== DATA LISTING ==

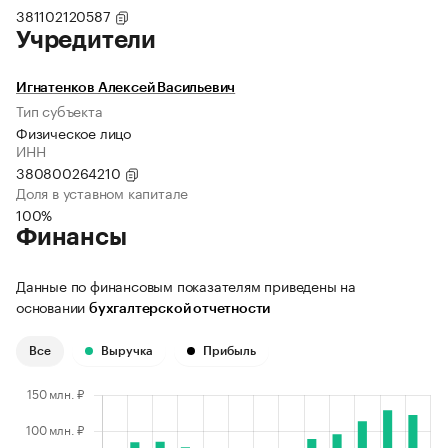
381102120587
Учредители
Игнатенков Алексей Васильевич
Тип субъекта
Физическое лицо
ИНН
380800264210
Доля в уставном капитале
100%
Финансы
Данные по финансовым показателям приведены на
основании
бухгалтерской отчетности
Все
Выручка
Прибыль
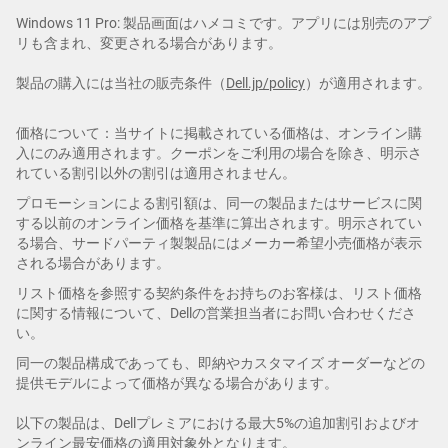
Windows 11 Pro: 製品画面はハメコミです。アプリには別売のアプ
リも含まれ、変更される場合があります。
製品の購入には当社の販売条件（
Dell.jp/policy
）が適用されます。
価格について：当サイトに掲載されている価格は、オンライン購
入にのみ適用されます。クーポンをご利用の場合を除き、明示さ
れている割引以外の割引は適用されません。
プロモーションによる割引額は、同一の製品またはサービスに関
する以前のオンライン価格を基準に算出されます。明示されてい
る場合、サードパーティ製製品にはメーカー希望小売価格が表示
される場合があります。
リスト価格を参照する契約条件をお持ちのお客様は、リスト価格
に関する情報について、Dellの営業担当者にお問い合わせくださ
い。
同一の製品構成であっても、即納やカスタマイズ オーダーなどの
提供モデルによって価格が異なる場合があります。
以下の製品は、Dellプレミアにおける最大5%の追加割引およびオ
ンライン最安価格の適用対象外となります。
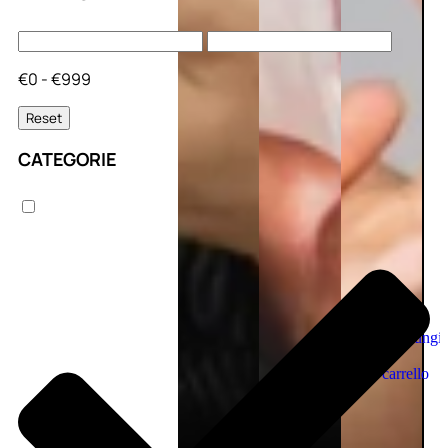
€0 - €999
Reset
CATEGORIE
Aggiungi
al
carrello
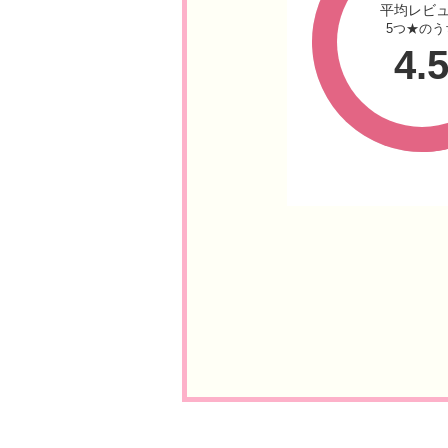
平均レビ
5つ★のう
4.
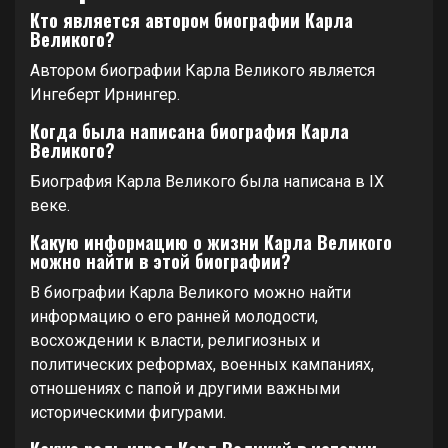
Кто является автором биографии Карла
Великого?
Автором биографии Карла Великого является
Ингеберт Ирнингер.
Когда была написана биография Карла
Великого?
Биография Карла Великого была написана в IX
веке.
Какую информацию о жизни Карла Великого
можно найти в этой биографии?
В биографии Карла Великого можно найти
информацию о его ранней молодости,
восхождении к власти, религиозных и
политических реформах, военных кампаниях,
отношениях с папой и другими важными
историческими фигурами.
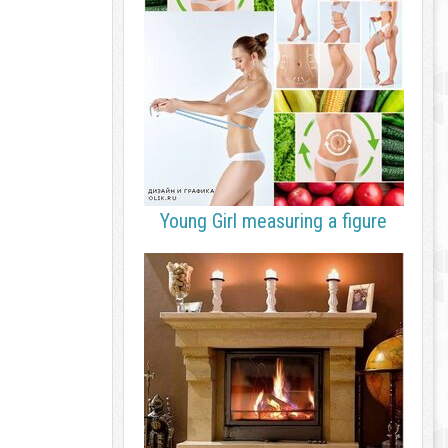
Young Girl measuring a figure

===

(WORK ORDER): Leave out every line above except those from the line with "Какую информацию о жизни Карла Великого" up to and including the line with "политических реформах, военных", and copy those exactly.

(YOUR RESPONSE):
Какую информацию о жизни Карла Великого
можно найти в этой биографии?
В биографии Карла Великого можно найти
информацию о его ранней молодости,
восхождении к власти, религиозных и
политических реформах, военных кампаниях,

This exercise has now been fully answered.